───── Given data ─────

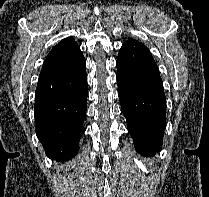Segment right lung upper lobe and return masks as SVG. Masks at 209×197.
<instances>
[{
    "instance_id": "right-lung-upper-lobe-1",
    "label": "right lung upper lobe",
    "mask_w": 209,
    "mask_h": 197,
    "mask_svg": "<svg viewBox=\"0 0 209 197\" xmlns=\"http://www.w3.org/2000/svg\"><path fill=\"white\" fill-rule=\"evenodd\" d=\"M79 50V46L75 40L70 38L61 40L48 54L40 75L58 68L73 57Z\"/></svg>"
}]
</instances>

─────

Leave out every picture and transcribe the remaining entries exactly.

Segment right lung upper lobe and return masks as SVG. Masks at 209×197.
<instances>
[{
    "instance_id": "right-lung-upper-lobe-1",
    "label": "right lung upper lobe",
    "mask_w": 209,
    "mask_h": 197,
    "mask_svg": "<svg viewBox=\"0 0 209 197\" xmlns=\"http://www.w3.org/2000/svg\"><path fill=\"white\" fill-rule=\"evenodd\" d=\"M79 50V46L75 40L70 38L61 40L48 54L40 75L58 68L73 57Z\"/></svg>"
}]
</instances>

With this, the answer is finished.